From The Telegraph
On Greece (from The Telegraph):
"Mr Sinn, who presents a bleak picture of the 18-nation bloc in his latest book, the Euro trap, suggests countries should adopt a “breathable euro”, where struggling nations could temporarily leave the single currency, write-off some of their debts, devalue, and then re-enter. "Greece would have done better had they exited the eurozone in 2010, but not permanently," he said. "The proposal is that the exit is only temporary and that the country stays legally part of the eurozone. It devalues its currency, carries out reforms and returns when it has recovered. I see this status of being outside the euro as a sort of hospital stage. "The realignment of relative prices that Greece and perhaps other countries need cannot really be achieved within the euro because it would either mean astronomical inflation in the core or deflation in Southern Europe of an order of magnitude which requires so much austerity that society may fall apart. "The whole point of structural reforms is that you become competitive.
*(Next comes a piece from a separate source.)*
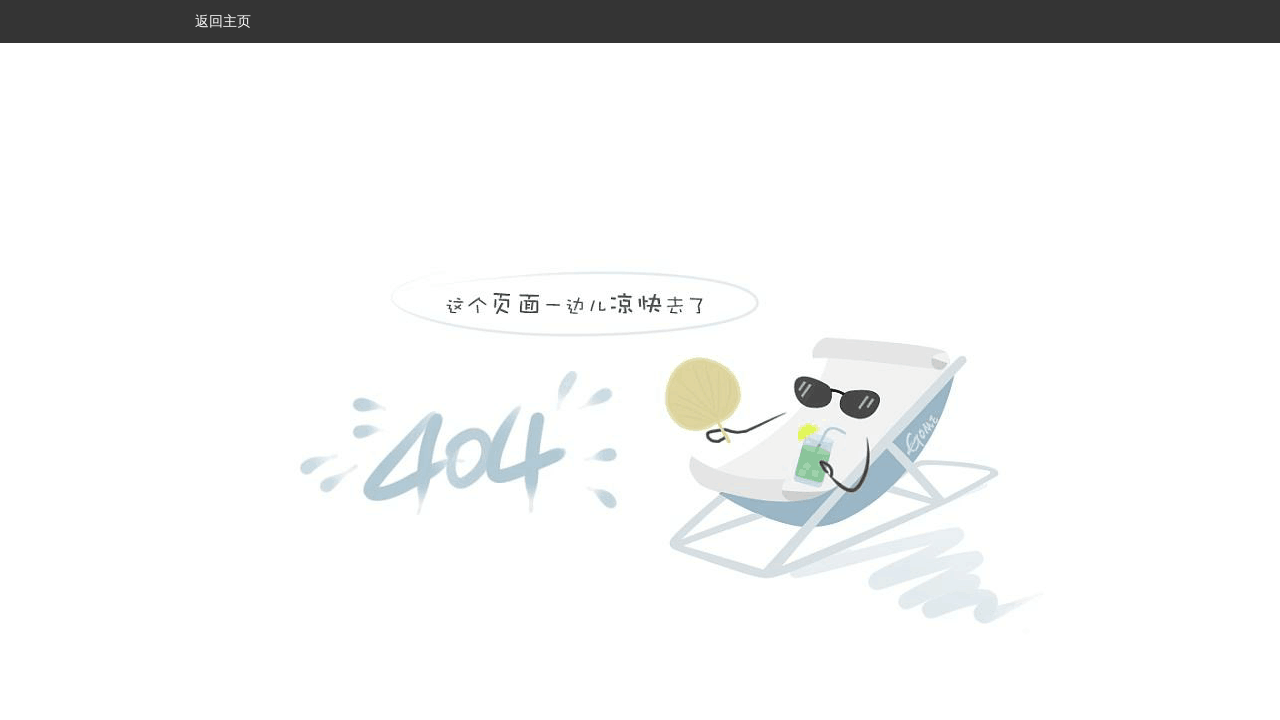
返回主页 (223, 21)
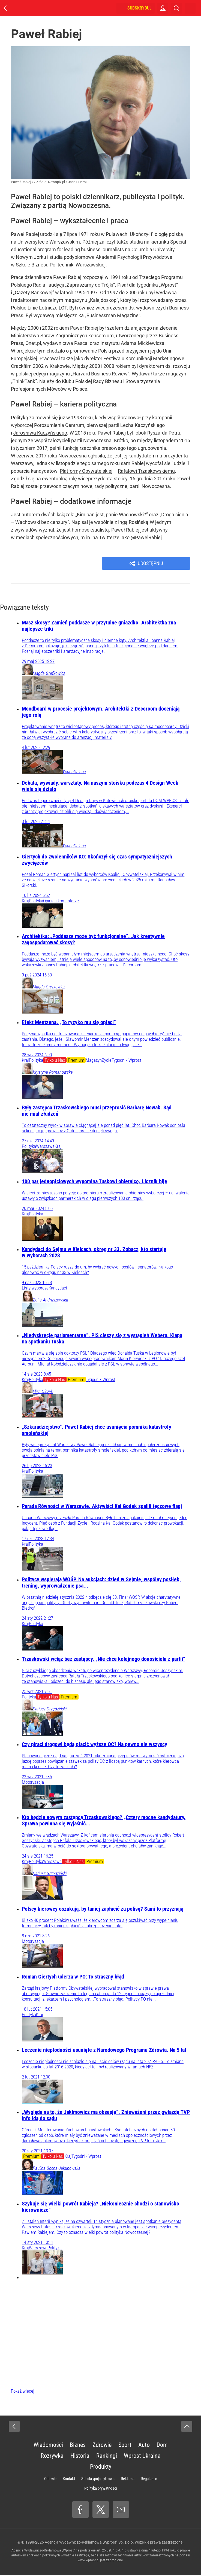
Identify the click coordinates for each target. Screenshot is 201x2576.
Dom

What makes you competitive? You have to have prices which for a given type of product are not higher than elsewhere. The southern countries all inflated incredibly under the credit bubble that the euro brought them. This extra inflation now has to be undone. “No dream of any politician can overcome this fundamental problem of having the wrong wages and prices,” he said".
Hans-Werner Sinn is President of the Ifo think tank
"The Ifo Institute is one of the leading economic research institutes in Europe and at the same time the one most often quoted in the German media".